Ohne die «demokratische Bewegung» im Kanton Zürich in den 1860er-Jahren wäre der politische Fortschritt nicht möglich gewesen. Sie brachte die Widersacher des Eisenbahnkönigs Alfred Escher, die radikalen Kulturkämpfer, gegen die Kirchen und die sozial eingestellten Handwerksgesellen zusammen, womit sich eine linke Alternative im freisinnigen Staat formte.

Trotz Bewunderung frohlockt Lang hier nicht. Vielmehr sieht er gerade darin das Aufkommen der Widersprüche zwischen Volks- und Bürgerrechten. Namentlich die Juden als religiöse Minderheit hatten sich gegen starke lokale, antisemitische Strömungen zu verteidigen und sie fanden in der Schweiz mit dem leuchtend weissen Kreuz lange ihren Platz nicht.

Beides, die Demokratisierung und die Ausgrenzung, begründen hier die einleitende These des Buches in einleuchtender Art und Weise.

Die klassische Gliederung des Stoffs geht nicht auf

Überraschenderweise folgt das neue Geschichtsbuch der anfangs entwickelten Logik im weiteren Verlauf des Buches nicht. Präsentiert wird keine Geschichte der weiteren sozialen Bewegungen, die zur Demokratisierung der Schweiz beigetragen hätten. 

«Demokratie in der Schweiz. Geschichte und Gegenwart», von Josef Lang, Verlag Hier und Jetzt, Baden 2020. Buchcover

Statt die Geschichte der Arbeiter-, die Jugend- und die Friedens-, Frauen- und Ökologie-Bewegungen zu präsentieren, gliedert Lang den Stoff klassisch in acht Zeitabschnitten, die meist 30 bis 40 Jahre umfassen und durch eine spezifische Dialektik charakterisiert werden.

Da geht es um vormoderne Revolten im Ancien Régime (bis 1804), um den Richtungsstreit zwischen Fortschritt und Restauration unter Einfluss Frankreichs resp. Österreichs (1798-1829) und um die Demokratisierung von unten, sprich von den Kantonen hinauf zum Bund (1830-1860). 

Die Zeit nach der Verfassungsrevision von 1874 umfasst die Episoden des Übergangs von der freisinnigen Herrschaft zum Landesstreik (1875-1919), vom autoritären Staat zur vitalen Opposition (1919-1949), von der Allmacht der geistigen Landesverteidigung zur grossen Krise (1949-1992) und von der patriotischen Rebellion hin zum Wahlsieg der Grünen im letzten Herbst (1992-2019).

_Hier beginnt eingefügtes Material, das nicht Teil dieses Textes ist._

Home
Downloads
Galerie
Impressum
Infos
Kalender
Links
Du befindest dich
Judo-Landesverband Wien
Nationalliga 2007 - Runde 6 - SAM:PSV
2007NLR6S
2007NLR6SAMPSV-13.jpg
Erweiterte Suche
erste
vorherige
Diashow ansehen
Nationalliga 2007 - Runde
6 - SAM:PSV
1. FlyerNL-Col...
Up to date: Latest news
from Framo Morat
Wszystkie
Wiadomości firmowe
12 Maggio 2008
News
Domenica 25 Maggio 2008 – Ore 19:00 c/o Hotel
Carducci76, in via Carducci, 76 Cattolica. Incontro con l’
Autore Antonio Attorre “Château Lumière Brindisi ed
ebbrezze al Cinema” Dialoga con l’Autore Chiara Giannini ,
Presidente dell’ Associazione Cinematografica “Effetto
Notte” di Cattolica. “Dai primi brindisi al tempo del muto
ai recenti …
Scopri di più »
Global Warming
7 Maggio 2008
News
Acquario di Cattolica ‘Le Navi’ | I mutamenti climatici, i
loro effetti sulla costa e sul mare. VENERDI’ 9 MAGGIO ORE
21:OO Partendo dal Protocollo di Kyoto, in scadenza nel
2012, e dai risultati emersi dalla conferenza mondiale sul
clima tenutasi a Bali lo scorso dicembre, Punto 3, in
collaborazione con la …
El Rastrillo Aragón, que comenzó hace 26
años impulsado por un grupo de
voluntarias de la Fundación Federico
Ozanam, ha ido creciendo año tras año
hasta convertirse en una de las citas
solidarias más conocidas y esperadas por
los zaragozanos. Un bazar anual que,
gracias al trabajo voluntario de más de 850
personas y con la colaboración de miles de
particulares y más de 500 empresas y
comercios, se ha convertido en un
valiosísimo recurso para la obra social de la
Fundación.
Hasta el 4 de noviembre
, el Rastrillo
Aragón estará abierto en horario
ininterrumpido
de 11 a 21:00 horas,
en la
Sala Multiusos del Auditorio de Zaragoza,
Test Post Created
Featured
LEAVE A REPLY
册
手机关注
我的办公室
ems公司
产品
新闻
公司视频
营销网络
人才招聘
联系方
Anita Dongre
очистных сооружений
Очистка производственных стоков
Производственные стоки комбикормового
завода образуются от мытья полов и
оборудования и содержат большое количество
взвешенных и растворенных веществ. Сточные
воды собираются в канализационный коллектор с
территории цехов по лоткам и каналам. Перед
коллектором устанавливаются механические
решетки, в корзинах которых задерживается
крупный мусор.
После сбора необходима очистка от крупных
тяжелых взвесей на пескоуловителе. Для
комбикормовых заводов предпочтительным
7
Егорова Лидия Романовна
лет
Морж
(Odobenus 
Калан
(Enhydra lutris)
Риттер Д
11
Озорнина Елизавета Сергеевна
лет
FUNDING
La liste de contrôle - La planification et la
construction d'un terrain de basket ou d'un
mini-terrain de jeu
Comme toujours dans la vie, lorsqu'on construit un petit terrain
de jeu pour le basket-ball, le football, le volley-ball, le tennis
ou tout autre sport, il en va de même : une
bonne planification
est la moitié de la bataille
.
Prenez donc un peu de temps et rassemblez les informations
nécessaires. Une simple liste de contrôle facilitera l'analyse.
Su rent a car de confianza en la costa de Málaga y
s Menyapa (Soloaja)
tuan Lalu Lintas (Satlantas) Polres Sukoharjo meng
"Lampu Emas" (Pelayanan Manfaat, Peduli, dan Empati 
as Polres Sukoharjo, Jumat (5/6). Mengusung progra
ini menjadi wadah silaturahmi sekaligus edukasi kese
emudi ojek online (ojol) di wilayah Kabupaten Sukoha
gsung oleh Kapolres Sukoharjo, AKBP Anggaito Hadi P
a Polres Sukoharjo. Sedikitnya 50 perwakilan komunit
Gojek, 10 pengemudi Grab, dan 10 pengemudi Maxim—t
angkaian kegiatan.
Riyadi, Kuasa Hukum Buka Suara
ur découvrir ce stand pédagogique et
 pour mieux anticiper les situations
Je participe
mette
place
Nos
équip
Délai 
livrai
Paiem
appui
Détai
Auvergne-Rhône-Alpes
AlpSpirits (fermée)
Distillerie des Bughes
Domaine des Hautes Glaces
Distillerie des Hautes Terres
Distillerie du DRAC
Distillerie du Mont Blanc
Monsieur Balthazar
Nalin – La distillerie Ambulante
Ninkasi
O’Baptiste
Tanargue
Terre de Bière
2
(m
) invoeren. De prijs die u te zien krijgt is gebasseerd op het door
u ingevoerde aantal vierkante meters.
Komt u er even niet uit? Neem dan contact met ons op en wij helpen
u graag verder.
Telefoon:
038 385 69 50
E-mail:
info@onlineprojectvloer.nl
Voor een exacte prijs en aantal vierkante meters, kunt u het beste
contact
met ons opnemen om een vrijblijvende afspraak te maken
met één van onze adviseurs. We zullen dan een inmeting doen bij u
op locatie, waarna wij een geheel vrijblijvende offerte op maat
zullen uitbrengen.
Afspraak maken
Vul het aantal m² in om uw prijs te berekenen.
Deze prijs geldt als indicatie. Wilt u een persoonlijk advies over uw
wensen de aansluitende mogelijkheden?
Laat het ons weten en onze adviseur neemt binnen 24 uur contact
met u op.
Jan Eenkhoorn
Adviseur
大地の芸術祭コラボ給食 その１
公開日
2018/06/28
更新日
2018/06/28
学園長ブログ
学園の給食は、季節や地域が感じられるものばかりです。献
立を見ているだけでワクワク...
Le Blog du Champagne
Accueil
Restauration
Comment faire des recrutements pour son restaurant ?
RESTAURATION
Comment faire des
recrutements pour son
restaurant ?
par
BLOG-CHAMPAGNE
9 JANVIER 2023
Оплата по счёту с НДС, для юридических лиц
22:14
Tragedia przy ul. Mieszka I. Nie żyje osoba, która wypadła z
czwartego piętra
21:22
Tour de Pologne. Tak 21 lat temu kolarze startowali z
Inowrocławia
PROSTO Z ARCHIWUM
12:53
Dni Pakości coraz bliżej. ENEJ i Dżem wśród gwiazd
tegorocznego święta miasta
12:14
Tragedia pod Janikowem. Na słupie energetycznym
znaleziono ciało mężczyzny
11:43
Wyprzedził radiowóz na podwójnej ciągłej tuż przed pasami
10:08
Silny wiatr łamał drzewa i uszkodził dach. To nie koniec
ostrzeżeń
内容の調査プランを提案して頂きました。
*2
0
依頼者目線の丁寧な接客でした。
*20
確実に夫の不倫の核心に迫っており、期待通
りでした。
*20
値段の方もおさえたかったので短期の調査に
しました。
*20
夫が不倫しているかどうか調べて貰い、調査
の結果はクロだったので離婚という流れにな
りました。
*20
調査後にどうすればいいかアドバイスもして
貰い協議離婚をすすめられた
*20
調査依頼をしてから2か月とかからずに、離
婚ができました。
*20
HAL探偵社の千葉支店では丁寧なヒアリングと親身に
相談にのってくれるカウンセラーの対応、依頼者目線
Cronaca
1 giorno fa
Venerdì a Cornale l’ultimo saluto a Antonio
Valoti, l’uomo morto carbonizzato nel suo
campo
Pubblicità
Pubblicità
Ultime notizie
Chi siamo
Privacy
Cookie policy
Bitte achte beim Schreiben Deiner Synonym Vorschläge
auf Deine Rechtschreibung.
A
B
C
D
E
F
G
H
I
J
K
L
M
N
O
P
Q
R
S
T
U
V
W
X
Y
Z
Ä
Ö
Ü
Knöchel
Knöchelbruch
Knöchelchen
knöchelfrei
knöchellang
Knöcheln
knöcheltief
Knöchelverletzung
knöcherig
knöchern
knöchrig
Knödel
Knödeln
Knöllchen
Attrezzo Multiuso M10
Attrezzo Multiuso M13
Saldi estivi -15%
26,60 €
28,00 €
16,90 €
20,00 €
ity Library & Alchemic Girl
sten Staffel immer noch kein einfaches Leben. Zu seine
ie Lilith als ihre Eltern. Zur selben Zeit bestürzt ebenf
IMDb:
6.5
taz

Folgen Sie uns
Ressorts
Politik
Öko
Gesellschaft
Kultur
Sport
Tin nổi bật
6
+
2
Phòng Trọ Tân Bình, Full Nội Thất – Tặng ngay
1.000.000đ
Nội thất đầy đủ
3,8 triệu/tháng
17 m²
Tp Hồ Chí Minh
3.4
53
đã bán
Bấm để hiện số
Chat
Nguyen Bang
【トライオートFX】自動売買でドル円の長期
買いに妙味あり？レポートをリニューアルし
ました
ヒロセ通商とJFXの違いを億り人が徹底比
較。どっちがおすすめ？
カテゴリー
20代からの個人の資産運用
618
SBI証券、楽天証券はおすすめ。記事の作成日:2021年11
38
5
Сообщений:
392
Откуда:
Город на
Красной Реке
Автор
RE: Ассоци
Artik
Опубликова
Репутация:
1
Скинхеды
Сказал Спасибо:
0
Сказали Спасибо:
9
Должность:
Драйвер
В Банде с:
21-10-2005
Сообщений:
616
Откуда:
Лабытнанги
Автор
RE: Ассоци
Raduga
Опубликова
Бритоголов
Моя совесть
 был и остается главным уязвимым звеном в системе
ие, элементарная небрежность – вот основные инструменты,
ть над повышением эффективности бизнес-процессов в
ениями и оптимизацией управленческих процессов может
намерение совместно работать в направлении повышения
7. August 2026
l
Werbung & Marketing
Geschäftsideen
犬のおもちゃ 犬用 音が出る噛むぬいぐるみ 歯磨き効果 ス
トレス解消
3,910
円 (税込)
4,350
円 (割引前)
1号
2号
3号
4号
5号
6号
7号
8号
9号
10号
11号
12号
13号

Das überzeugt etwa mit der Arbeiterbewegung, dem Landesstreik und der grossen Demokratiereform am Ende des Ersten Weltkrieges. Es lässt jedoch die Einführung des Stimm- und Wahlrechts für die Schweizer Frauen als Episode ohne eigenständigen Epocheneinschnitt erscheinen.

So bleibt die These der demokratischen Bewegungsgeschichte in Ansätzen stecken.

Josef Lang; Historiker und Politiker in einem

Unabhängig davon ist das neue Buch «Demokratie in der Schweiz», das im «Hier und jetzt Verlag» erschienen ist, ein gut lesbares Buch. Davon zeugt auch, dass die erste Auflage nach nur zwei Wochen ausverkauft war. Nicht Unmengen neu erschlossener Quellen machen seinen Wert aus. Vielmehr ist ein flüssig geschriebenes, «nur» 333-seitiges Lesebuch aus linker Sicht entstanden.

Das hat auch mit Langs Biografie zu tun. Der gelernte Historiker war über 30 Jahre lang ein umtriebiger Politiker zunächst der Sozialistischen Arbeiterpartei (SAP), dann der Sozialistisch-Grünen Alternative Zug und schliesslich der Grünen Partei der Schweiz. Für sie war er Gemeinde-, Kantons- und Nationalrat. Zudem gehörte er zu den Mitbegründern der «Gruppe für eine Schweiz ohne Armee», die 1989 mittels Volksinitiative die Abschaffung des Schweizer Militär forderte.

Lang ist sich seiner Doppelrolle als Historiker und Politiker durchaus bewusst. Den Römer Publius Tacitus zitierend, glaubt er jedoch eine Geschichte «sine ira et studio» (ohne Zorn und Vorliebe) geschrieben zu haben.

Im Cockpit des Weltgeistes erkennt man die Geschichte nicht

Die Vermengung der Rollen wird im allerletzten Unterkapitel, pathetisch mit «Die Wende von 2019» betitelt, offensichtlich. Eine Sekunde lang fühlt man sich da im Cockpit des Weltgeistes.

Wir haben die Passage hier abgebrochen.